Dr Hahn: The driving factors for an ER+ HER2- patient are, what line of therapy are we looking at, ie, is this a newly-diagnosed, first-line, second-line therapy? Is the patient still getting endocrine therapy? Later on down the line, consideration of when they’re getting chemotherapy. When you’re looking at the endocrine therapy options, the decision should be reflective of what the patient may or may not have received; whether they are pre-menopausal or post-menopausal; and what they have received in the adjuvant setting, as well as the interval therapy from adjuvant setting to being diagnosed at the metastatic setting.
I think the Via oncology pathway does a nice job in breaking out those various scenarios and also allowing patient-specific factors to come into play in making a therapeutic decision.
Dr Savin: I think this is, by nature, a complex process.
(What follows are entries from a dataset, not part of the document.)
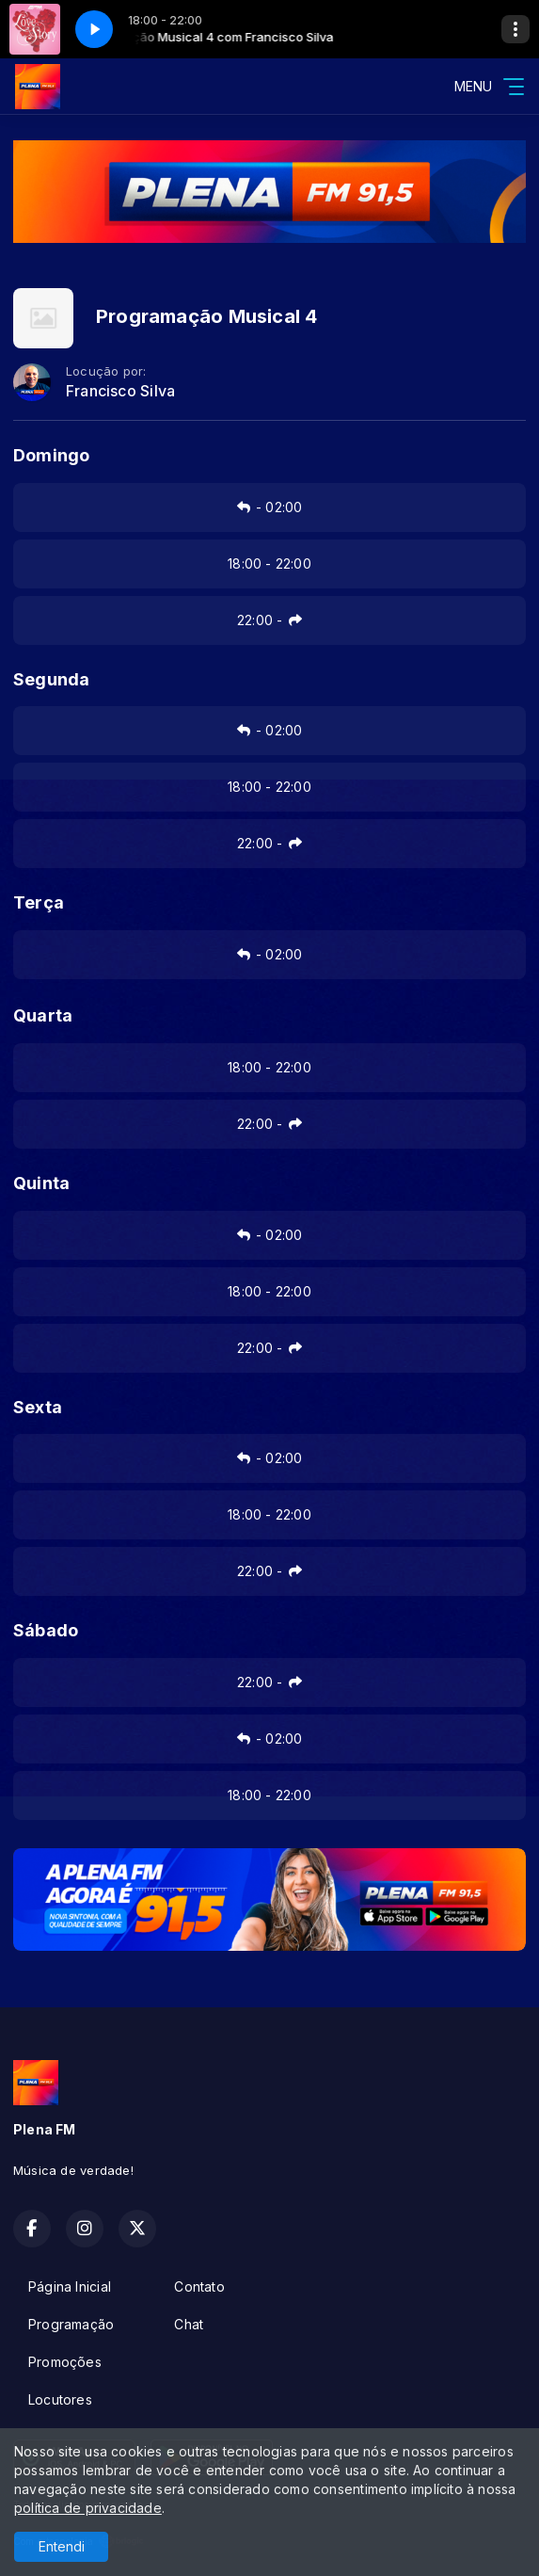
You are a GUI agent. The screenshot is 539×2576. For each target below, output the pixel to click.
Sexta (37, 1407)
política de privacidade (88, 2508)
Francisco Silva (120, 391)
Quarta (42, 1015)
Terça (38, 902)
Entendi (62, 2546)
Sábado (45, 1630)
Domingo (51, 455)
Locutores (60, 2399)
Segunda (51, 679)
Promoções (65, 2362)
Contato (199, 2286)
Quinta (41, 1183)
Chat (188, 2324)
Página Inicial (69, 2286)
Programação (71, 2324)
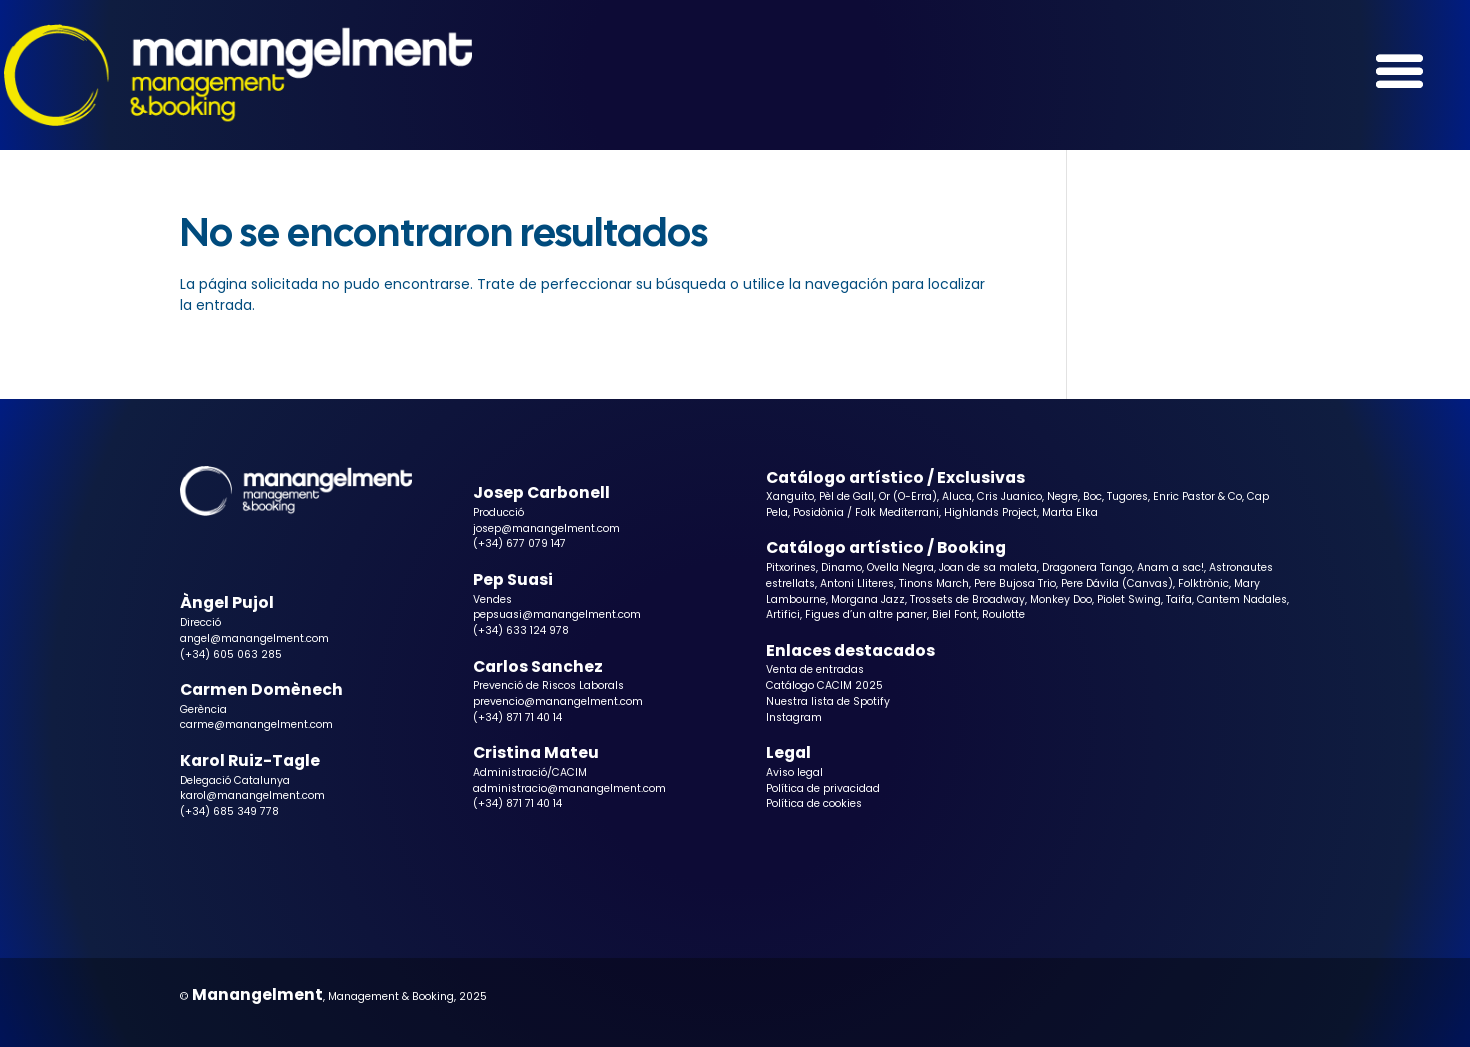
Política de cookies (814, 803)
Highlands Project (990, 512)
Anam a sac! (1170, 567)
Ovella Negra (900, 567)
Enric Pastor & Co (1197, 496)
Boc (1092, 496)
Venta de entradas (815, 669)
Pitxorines (791, 567)
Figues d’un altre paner (866, 614)
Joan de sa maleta (988, 567)
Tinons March (934, 583)
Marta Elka (1070, 512)
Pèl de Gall (846, 496)
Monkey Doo (1061, 599)
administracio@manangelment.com (569, 788)
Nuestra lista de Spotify (828, 701)
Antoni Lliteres (857, 583)
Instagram (794, 717)
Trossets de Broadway (967, 599)
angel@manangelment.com (254, 638)
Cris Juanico (1009, 496)
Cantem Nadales (1242, 599)
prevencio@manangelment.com (558, 701)
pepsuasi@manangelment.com (557, 614)
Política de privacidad (823, 788)
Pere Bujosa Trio (1015, 583)
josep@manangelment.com (546, 528)
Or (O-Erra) (908, 496)
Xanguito (790, 496)
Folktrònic (1203, 583)
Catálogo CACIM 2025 (824, 685)
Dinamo (841, 567)
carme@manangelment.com (256, 724)
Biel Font (954, 614)
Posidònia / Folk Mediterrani (866, 512)
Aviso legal (794, 772)
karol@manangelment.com (252, 795)
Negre (1062, 496)
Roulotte (1003, 614)
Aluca (957, 496)
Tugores (1127, 496)
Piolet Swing (1129, 599)
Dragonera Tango (1087, 567)
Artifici (783, 614)
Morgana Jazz (868, 599)
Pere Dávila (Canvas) (1117, 583)
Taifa (1179, 599)
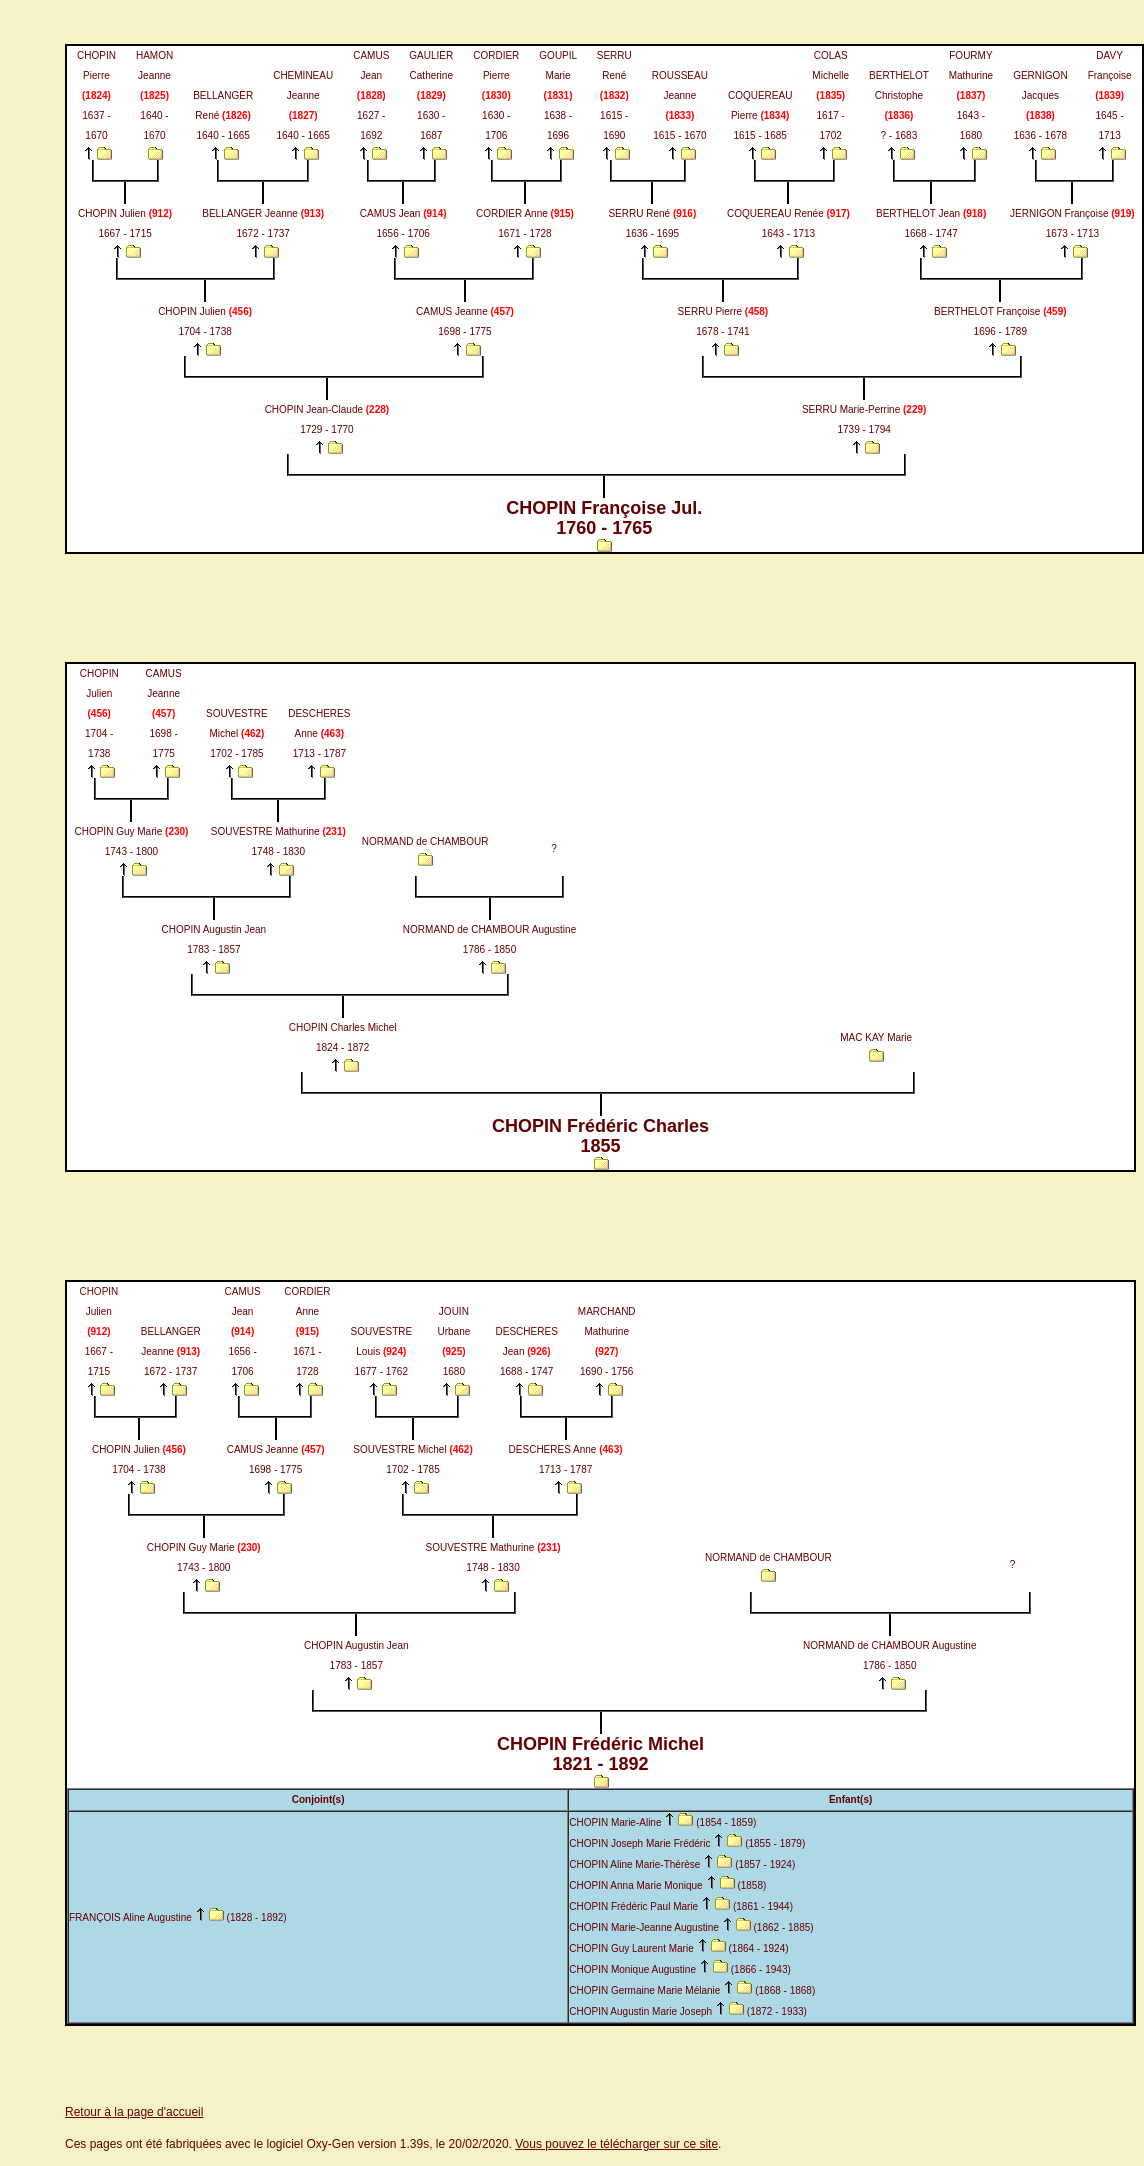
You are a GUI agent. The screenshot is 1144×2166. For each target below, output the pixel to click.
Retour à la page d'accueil (134, 2112)
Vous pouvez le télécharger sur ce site (616, 2144)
It sounds simple, hormone-receptor-positive disease, but there are really a lot of nuances, from the simple things like menopausal status to much more complex things such as prior therapies and aggressiveness of disease. As a rule of thumb, even with metastatic disease, we try to use endocrine therapy options as much as possible. Historically, we used to go with chemotherapy, or, as we had very few options for endocrine therapy, we would give tamoxifen and then go on with chemotherapy. But now we try to explore the endocrine options as much as we can and hold chemotherapy for visceral crisis or when we no longer have an effective endocrine option available. I think this works to patients’ benefit because we tend to gain a lot of reasonable quality time without that degree of toxicity. We have far more endocrine options than we did even just a few years ago and that has helped greatly, although some of them have their own issues and toxicities.